Geen uitbetaling ATV-dagen/uren bij einde dienstverband
Op de arbeidsovereenkomst is een CAO van toepassing waarin ook ATV-dagen zijn voorgeschreven. Gedurende het dienstverband worden deze dagen niet opgenomen. Na het einde van het dienstverband vordert de werknemer betaling van loon over die dagen, omdat hij heeft gewerkt op ATV-dagen.

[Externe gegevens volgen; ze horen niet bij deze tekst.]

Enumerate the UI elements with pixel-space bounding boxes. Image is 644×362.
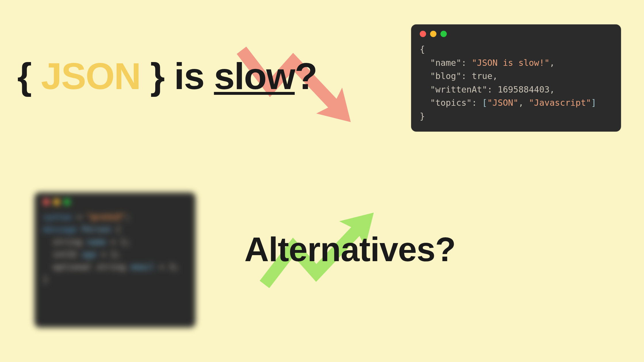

De Hoge Raad overweegt dat ATV-regelingen in het algemeen in het leven zijn geroepen om het verlies van arbeidsplaatsen tegen te gaan en nieuwe arbeidsplaatsen te creëren. Dit betekent dat, anders dan bij de vakantieregeling het geval is, deze regeling niet de bedoeling heeft om de werknemer te beschermen tegen overbelasting door hem betaald verlof te geven. Om die reden is het wettelijke regime dat geldt voor vakantiedagen dan ook niet van toepassing op ATV-dagen.
De vraag of de werknemer aan het einde van het dienstverband nog recht heeft op een betaling van niet opgenomen ATV, kan worden beantwoord aan de hand van wat daarover is overeengekomen tussen werkgever en werknemer, danwel wat daarover in de CAO is opgenomen. Als de CAO niet bepaalt dat de werknemer bij het einde van het dienstverband recht heeft op een geldelijke vergoeding in verband met niet opgenomen ATV, dan is er geen grond voor toewijzing van de vordering van de werknemer.
Hoge Raad, 2 oktober 2009, LJN: BI9633
Tip: Het ontbreken van een wettelijk regime voor ATV-dagen biedt niet alleen meer mogelijkheden bij het einde van het dienstverband, maar ook bij de vaststelling van de tijdstippen waarop ATV wordt genoten. Als niet anders is overeenkomen (of uit de CAO voortvloeit) mag de werkgever dus ook eenzijdig ATV-dagen vaststellen, waarmee hij kan voorkomen dat er een al te grote voorraad ontstaat.